En interne, Macky Sall dont Amadou Ba serait loin d'être le choix de cœur pour les analystes sénégalais, n'aurait plus de bonnes relations avec son Premier ministre, perçu comme le candidat de la France et des partenaires occidentaux à cette présidentielle. De plus, les membres de BBY semblent être conscients du fait qu’Amadou Ba est loin de pouvoir gagner l’élection présidentielle, lui qui manque considérablement de popularité.


Eliminer PASTEF


Mais au-delà d’Amadou BA, le PDS parti de Karim Wade et BBY semblent se liguer contre le PASTEF, parti anti-système, dissous par décret depuis fin juillet et dont plusieurs cadres dont le leader Ousmane Sonko, sont emprisonnés depuis plusieurs mois.
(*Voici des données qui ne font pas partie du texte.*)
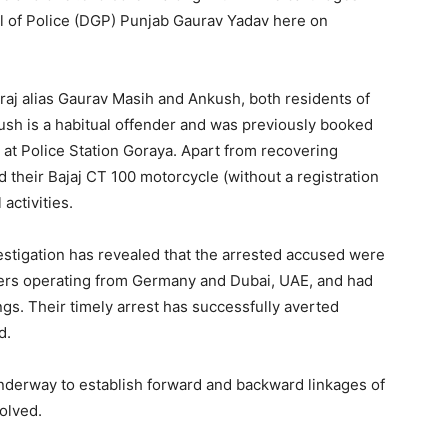
al of Police (DGP) Punjab Gaurav Yadav here on
raj alias Gaurav Masih and Ankush, both residents of
ush is a habitual offender and was previously booked
at Police Station Goraya. Apart from recovering
their Bajaj CT 100 motorcycle (without a registration
activities.
estigation has revealed that the arrested accused were
lers operating from Germany and Dubai, UAE, and had
gs. Their timely arrest has successfully averted
d.
underway to establish forward and backward linkages of
volved.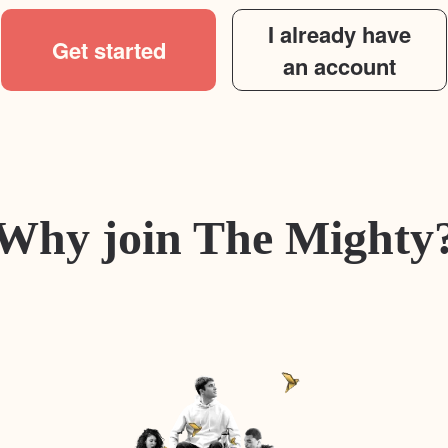
I already have
Get started
an account
Why join The Mighty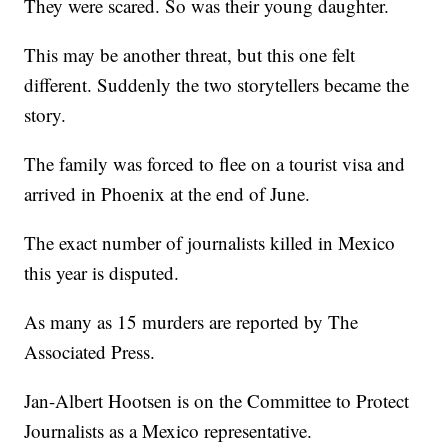
They were scared. So was their young daughter.
This may be another threat, but this one felt
different. Suddenly the two storytellers became the
story.
The family was forced to flee on a tourist visa and
arrived in Phoenix at the end of June.
The exact number of journalists killed in Mexico
this year is disputed.
As many as 15 murders are reported by The
Associated Press.
Jan-Albert Hootsen is on the Committee to Protect
Journalists as a Mexico representative.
Le parti au pouvoir est suspecté de n'avoir voulu qu'aucun candidat issu de PASTEF ne participe à l'élection présidentielle, comme en témoignent les réactions de certains de leurs militants lors de l'annonce de la validation de la candidature de Bassirou Diomaye Faye, promu comme numéro 2 par Ousmane Sonko.
"A quoi sert donc la dissolution d'un parti si ses membres participent à l'élection présidentielle",
s'était exclamé un internaute pro-BBY.

De ce fait, alors que plusieurs députés de BBY et du PDS ont demandé le report de l'élection présidentielle du 25 février, lors de la plénière de ce mercredi, l'intention est claire pour certains: les accusations contre les juges du Conseil Constitutionnel visent à créer de fausses conditions d'une instabilité institutionnelle pour faire reporter l'élection, en usant abusivement de l'article 52 de la Constitution qui donne les pleins pouvoirs au Président de la République.
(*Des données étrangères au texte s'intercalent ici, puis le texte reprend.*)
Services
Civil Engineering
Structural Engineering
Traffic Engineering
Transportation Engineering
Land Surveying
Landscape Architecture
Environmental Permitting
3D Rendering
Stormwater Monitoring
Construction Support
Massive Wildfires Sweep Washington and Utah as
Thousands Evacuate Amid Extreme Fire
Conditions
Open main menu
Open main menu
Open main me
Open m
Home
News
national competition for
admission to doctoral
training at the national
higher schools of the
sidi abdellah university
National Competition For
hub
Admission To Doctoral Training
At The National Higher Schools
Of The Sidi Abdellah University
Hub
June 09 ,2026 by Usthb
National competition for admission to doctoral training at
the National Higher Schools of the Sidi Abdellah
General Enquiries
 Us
Ceci lui permettrait non seulement de revoir la candidature d'Amadou Ba mais aussi d'accélérer potentiellement les procédures judiciaires visant le candidat Bassirou Diomaye Faye, incarcéré depuis plusieurs mois pour outrage à un magistrat avant d'avoir vu son dossier corsé par des accusations de troubles à l'ordre public et de terrorisme, au même titre qu'Ousmane Sonko.

Sa demande de mise en liberté provisoire pour lui permettre de faire campagne pour la présidentielle a été d'ailleurs rejetée ce mercredi, par le doyen des juges, selon un communiqué de sa coalition.